Hellish Flesh wasn't the only Anchor Bay set exclusive. Even before that film, Marins directed 1976's Strange Hostel of Naked Pleasures. Despite what you might gather from the title, this is actually a Coffin Joe film, although his character isn't quite as prominent as in the main trilogy. We get a hell of a colorful, wacked out introduction of exotic characters bringing Coffin Joe back from the dead. After the credits, the film is a bit more grounded as a variety of strangers arrive to stay the night at a hostel run by Marins, not quite in Coffin Joe form. Things get weird, time stops, and they each have their own little narrative a la Tales From the Crypt. There are some goofy "naked pleasures" on hand - it does live up to that promise - but it's definitely more of a horror film than anything else.
1) 2009 Anchor Bay DVD; 2) 2024 Arrow BD.
More fullscreen interlacing frames and burnt in subtitles on the DVD.  And another huge 4k fix from the original 35mm negative on the BD.  We go from 1.29 to 1.37 and the colors are corrected, though they weren't as bad on this DVD as many of their others.  Still, Arrow gives us another strong improvement, from the fundamentals like fixing the interlacing and displaying more picture on the sides, to giving us another sharp, naturally filmic image with actual grain and LPCM audio.

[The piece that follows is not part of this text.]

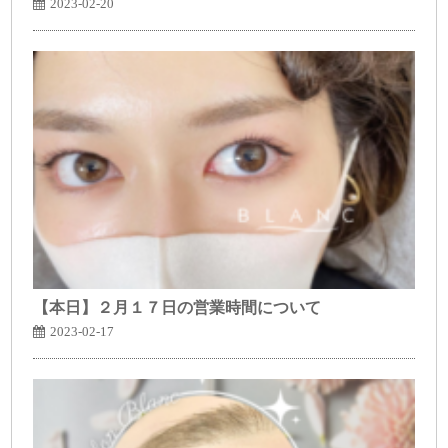
2023-02-20
【本日】２月１７日の営業時間について
2023-02-17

Anchor Bay gave it no extras but Arrow unearthed the trailer and added a bunch of odds and ends I'll save for Part 4.
The Strange World of Jose Mojica Marins (2001) is a new (at the time - now it's twenty-three years old. Where does the time go?) documentary about our hero. Not to be confused with The Universe of Mojica Marins, this is a more substantial, 65 minute doc that had been exclusive to the Anchor Bay set. But now it's also available on the Arrow set.  So while you have to hang onto your Fantoma, Cinemagia, Mondo Macabro and Synapse DVDs for their exclusive extras, you can at least safely chuck your Anchor Bay box.  Strange World is a cool overview of his life and career. We see Marins at home, talking about his childhood and his life as a filmmaker. For such an interesting person, this kind of documentary is essential. It's full-frame in both sets (Arrow tweaks it just slightly from 1.31 to 1.34), and doesn't look much improved visually, since a lot of it is pretty rough vintage clips and early digital footage; but the subtitles are only burnt in on the AB, and Arrow did also fix the interlacing, so it is an actual step up.
Finally, we have Embodiment of Evil (2009), Marins' comeback film where he finally completes the Coffin Joe trilogy. He has a surprisingly big budget and great technical look here, and the story is everything you would want it to be. Marins hasn't lost his touch, and Joe hasn't missed a step in his quest for a woman to give him a son. The fact Joe looks older and Brazil looks modern is easily explained by the fact that Joe has been sitting in prison for the last 40 years (which makes sense, given what he did in those past movies). I don't know how young horror fans would feel stumbling upon this film if they'd never seen the original Coffin Joe films; but for longtime fans, it's a real crowd pleaser. If you've seen his past films but avoided this one because you anticipated a big let down, I'd say it's safe, you should check it out.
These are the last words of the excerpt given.